We talked it over, he and I, that afternoon, not cheered by the wild weather that was hourly worsening. If all went well on the morrow, Bettesworth would have some twelve miles of walking to do; but it was most likely that, between relieving officer and doctor, two or even three days would elapse before the desired relief would be accomplished. However, the immediate thing to do was clear enough: he must make his first visit to the relieving officer as soon as possible.
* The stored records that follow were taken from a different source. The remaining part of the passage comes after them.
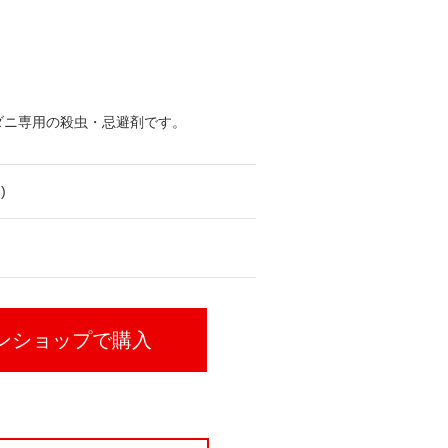
ダニ専用の殺虫・忌避剤です。
)
ンショップで購入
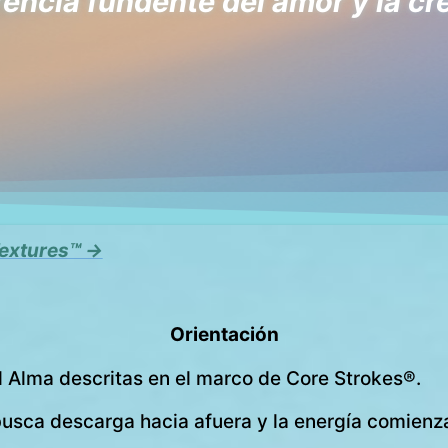
encia fundente del amor y la cr
 Textures™ →
Orientación
l Alma descritas en el marco de Core Strokes®.
usca descarga hacia afuera y la energía comienza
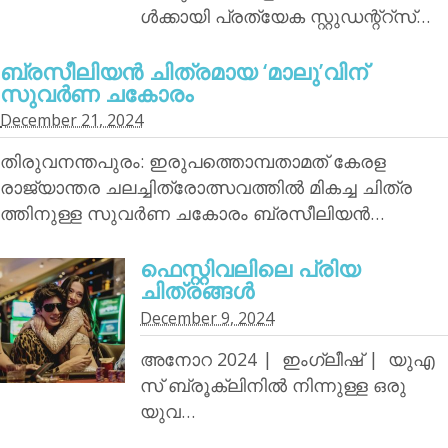
ള്‍ക്കായി പ്രത്യേക സ്റ്റുഡന്റ്‌റ്‌സ്…
ബ്രസീലിയന്‍ ചിത്രമായ ‘മാലു’വിന്
സുവര്‍ണ ചകോരം
December 21, 2024
തിരുവനന്തപുരം: ഇരുപത്തൊമ്പതാമത് കേരള
രാജ്യാന്തര ചലച്ചിത്രോത്സവത്തില്‍ മികച്ച ചിത്ര
ത്തിനുള്ള സുവര്‍ണ ചകോരം ബ്രസീലിയന്‍…
ഫെസ്റ്റിവലിലെ പ്രിയ
ചിത്രങ്ങള്‍
December 9, 2024
അനോറ 2024 | ഇംഗ്ലീഷ് | യുഎ
സ് ബ്രൂക്ലിനില്‍ നിന്നുള്ള ഒരു
യുവ…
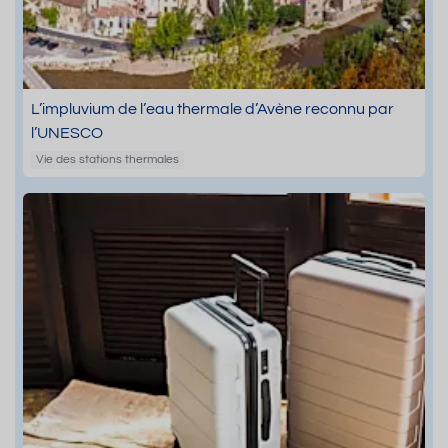
L’impluvium de l’eau thermale d’Avène reconnu par
l’UNESCO
Vie des stations thermales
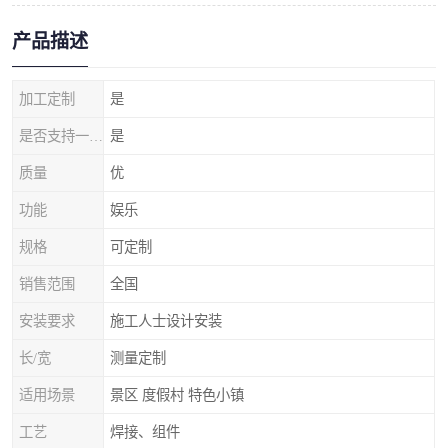
产品描述
加工定制
是
是否支持一件代发
是
质量
优
功能
娱乐
规格
可定制
销售范围
全国
安装要求
施工人士设计安装
长/宽
测量定制
适用场景
景区 度假村 特色小镇
工艺
焊接、组件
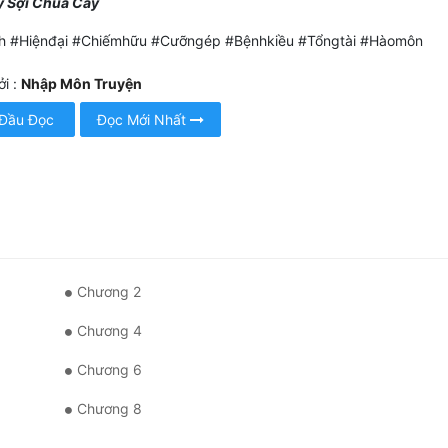
y Sợi Chua Cay
h #Hiệnđại #Chiếmhữu #Cưỡngép #Bệnhkiều #Tổngtài #Hàomôn
i :
Nhập Môn Truyện
 Đầu Đọc
Đọc Mới Nhất
Chương 2
Chương 4
Chương 6
Chương 8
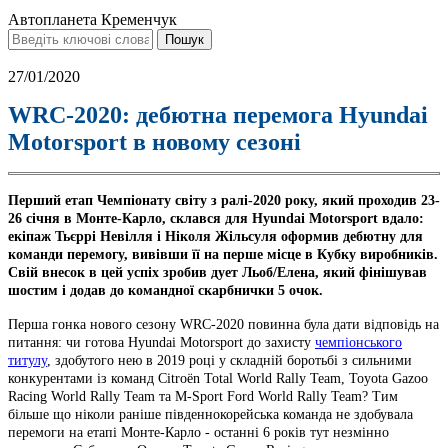
Автопланета Кременчук
27/01/2020
WRC-2020: дебютна перемога Hyundai
Motorsport в новому сезоні
Перший етап Чемпіонату світу з ралі-2020 року, який проходив 23-
26 січня в Монте-Карло, склався для Hyundai Motorsport вдало:
екіпаж Тьєррі Невілля і Ніколя Жільсуля оформив дебютну для
команди перемогу, вивівши її на перше місце в Кубку виробників.
Свій внесок в цей успіх зробив дует Льоб/Елена, який фінішував
шостим і додав до командної скарбнички 5 очок.
Перша гонка нового сезону WRC-2020 повинна була дати відповідь на
питання: чи готова Hyundai Motorsport до захисту
чемпіонського
титулу
, здобутого нею в 2019 році у складній боротьбі з сильними
конкурентами із команд Citroën Total World Rally Team, Toyota Gazoo
Racing World Rally Team та M-Sport Ford World Rally Team? Тим
більше що ніколи раніше південнокорейська команда не здобувала
перемоги на етапі Монте-Карло - останні 6 років тут незмінно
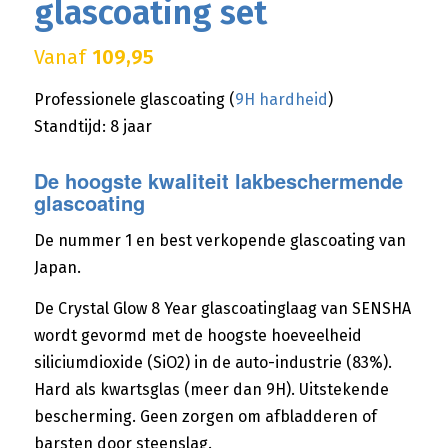
glascoating set
Vanaf
109,95
Professionele glascoating (
9H hardheid
)
Standtijd: 8 jaar
De hoogste kwaliteit lakbeschermende
glascoating
De nummer 1 en best verkopende glascoating van
Japan.
De Crystal Glow 8 Year glascoatinglaag van SENSHA
wordt gevormd met de hoogste hoeveelheid
siliciumdioxide (SiO2) in de auto-industrie (83%).
Hard als kwartsglas (meer dan 9H). Uitstekende
bescherming. Geen zorgen om afbladderen of
barsten door steenslag.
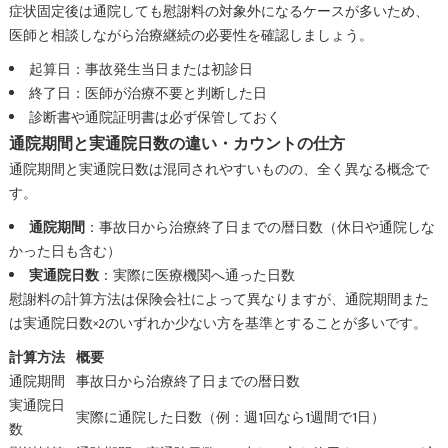
症状固定後は通院しても慰謝料の対象外になるケースが多いため、
医師と相談しながら治療継続の必要性を確認しましょう。
起算日：事故発生当日または初診日
終了日：医師が治療不要と判断した日
診断書や通院証明書は必ず保管しておく
通院期間と実通院日数の違い・カウントの仕方
通院期間と実通院日数は混同されやすいものの、全く異なる概念で
す。
通院期間
：事故日から治療終了日までの暦日数（休日や通院しな
かった日も含む）
実通院日数
：実際に医療機関へ通った日数
慰謝料の計算方法は保険会社によって異なりますが、通院期間また
は実通院日数×2のいずれか少ない方を基準とすることが多いです。
計算方法
概要
通院期間
事故日から治療終了日までの暦日数
実通院日
実際に通院した日数（例：週1回なら1週間で1日）
数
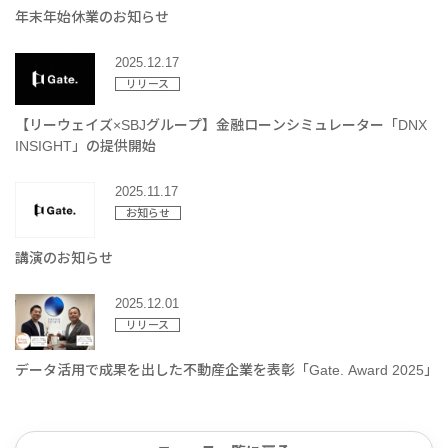
年末年始休業のお知らせ
2025.12.17
リリース
【リーウェイズ×SBJグループ】金融ローンシミュレーター「DNX
INSIGHT」の提供開始
2025.11.17
お知らせ
講演のお知らせ
2025.12.01
リリース
データ活用で成果を出した不動産企業を表彰「Gate. Award 2025」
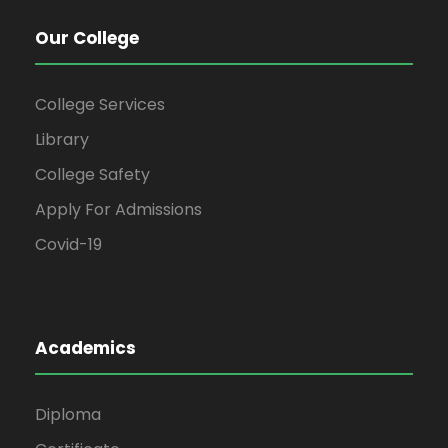
Our College
College Services
Library
College Safety
Apply For Admissions
Covid-19
Academics
Diploma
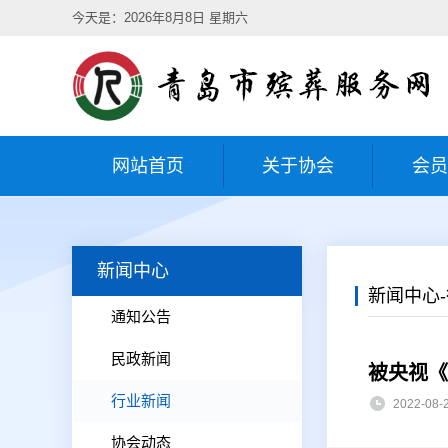
今天是：2026年8月8日 星期六
网站首页
关于协会
会员
新闻中心
新闻中心
通知公告
民政新闻
被央视《
行业新闻
2022-0
协会动态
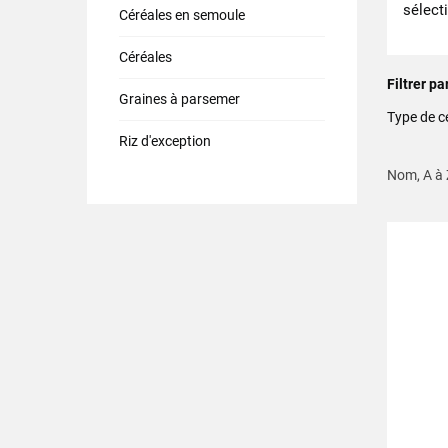
sélecti
Céréales en semoule
Céréales
Filtrer pa
Graines à parsemer
Type de c
Riz d'exception
Nom, A à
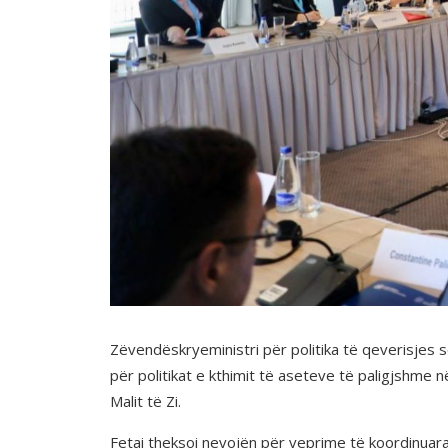
Zëvendëskryeministri për politika të qeverisjes së
për politikat e kthimit të aseteve të paligjshme
Malit të Zi.
Fetai theksoi nevojën për veprime të koordinuara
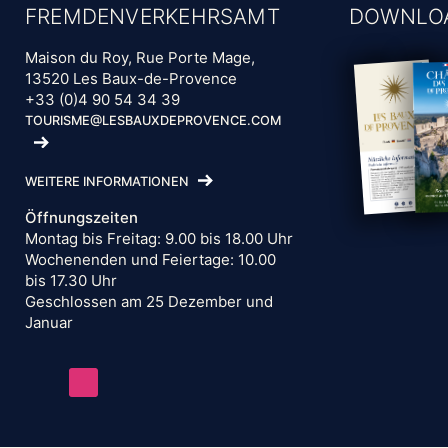
FREMDENVERKEHRSAMT
DOWNLO
Maison du Roy, Rue Porte Mage,
13520 Les Baux-de-Provence
+33 (0)4 90 54 34 39
TOURISME@LESBAUXDEPROVENCE.COM
WEITERE INFORMATIONEN
Öffnungszeiten
Montag bis Freitag: 9.00 bis 18.00 Uhr
Wochenenden und Feiertage: 10.00
bis 17.30 Uhr
Geschlossen am 25 Dezember und
Januar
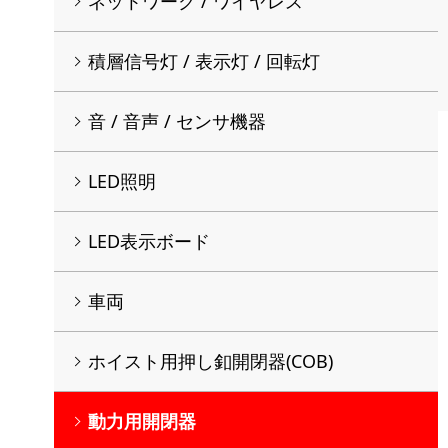
ネットワーク / ワイヤレス
積層信号灯 / 表示灯 / 回転灯
音 / 音声 / センサ機器
LED照明
LED表示ボード
車両
ホイスト用押し釦開閉器(COB)
動力用開閉器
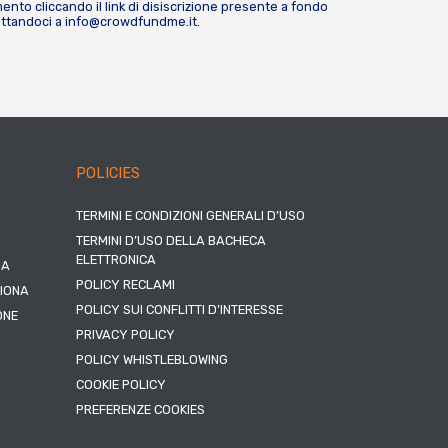
nto cliccando il link di disiscrizione presente a fondo
attandoci a
info@crowdfundme.it
.
POLICIES
TERMINI E CONDIZIONI GENERALI D’USO
TERMINI D’USO DELLA BACHECA
ELETTRONICA
NA
POLICY RECLAMI
ZIONA
POLICY SUI CONFLITTI D’INTERESSE
ONE
PRIVACY POLICY
POLICY WHISTLEBLOWING
COOKIE POLICY
PREFERENZE COOKIES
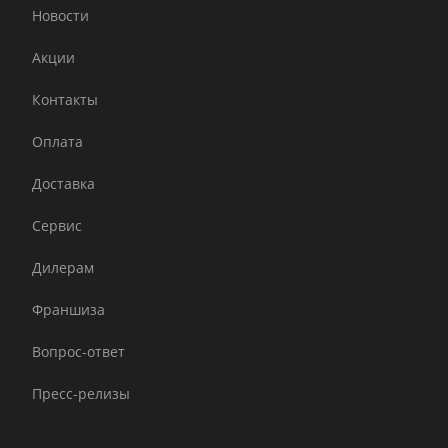
Новости
Акции
Контакты
Оплата
Доставка
Сервис
Дилерам
Франшиза
Вопрос-ответ
Пресс-релизы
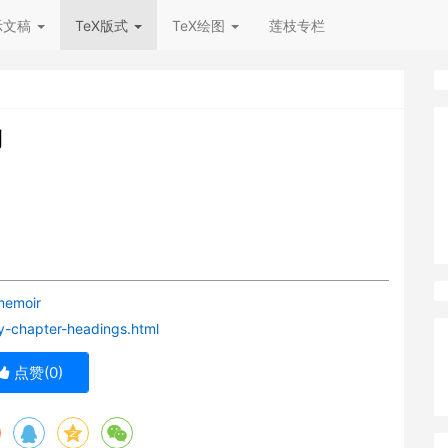
示文稿
TeX版式
TeX绘图
莲枝专栏
例
memoir
y-chapter-headings.html
点赞(
0
)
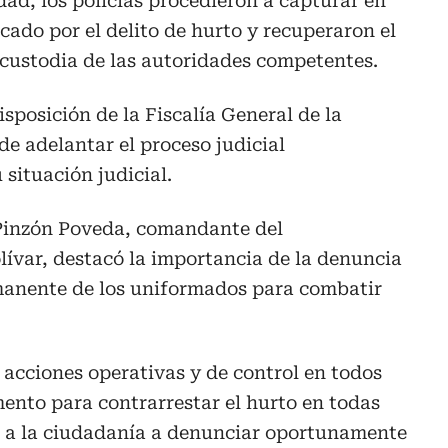
dad, los policías procedieron a capturar en
cado por el delito de hurto y recuperaron el
custodia de las autoridades competentes.
sposición de la Fiscalía General de la
e adelantar el proceso judicial
 situación judicial.
Pinzón Poveda, comandante del
ívar, destacó la importancia de la denuncia
manente de los uniformados para combatir
cciones operativas y de control en todos
ento para contrarrestar el hurto en todas
 a la ciudadanía a denunciar oportunamente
I forget on what grounds, but we agreed that it was useless to attempt anything that night; and since the officer would be off at eight in the morning for his day's duty in other places, Bettesworth proposed to be up betimes, and catch him at his office before he started. It would be just possible then, by hurrying, to get back over the three or four miles to the town, and find the doctor before he too should leave for the day. Otherwise there would be a sickening delay.
The whole thing was sickening already, in its inevitable mechanical clumsiness. Still, there was no help for it. The weather meanwhile was threatening hindrance. A small driving snow had set in in the afternoon, and was inclined to freeze as it fell; and for some time before dark the opposite side of the valley had become all but invisible, blotted out by the dreary whiteness of the storm. At nightfall, the weather seemed to turn wicked. Hours afterwards, as I sat listening to the howling gusts of wind, which puffed the smoke from out of my fire, and brought the snow with a crisp bristling sound against my window, I could not get out of my head the thought of Bettesworth, alone with his crazy wife down there in that cottage, or the fear that deep snow might prevent his morning's journey. And then it was that recollection of his recent quiet conversations came over me. So to have talked, keeping all this trouble to himself, while he listened to the war news, and did his best to make the footways passable--there was surely a touch of greatness in it.
And it makes no difference to my estimate of him that, after all, he did not go to the relieving officer the next morning. On the further progress of Mrs. Bettesworth's illness at this time my notebook is silent; but, as I recall now, she took a turn for the better that night, and by the morning was so improved that thought of the infirmary was given up.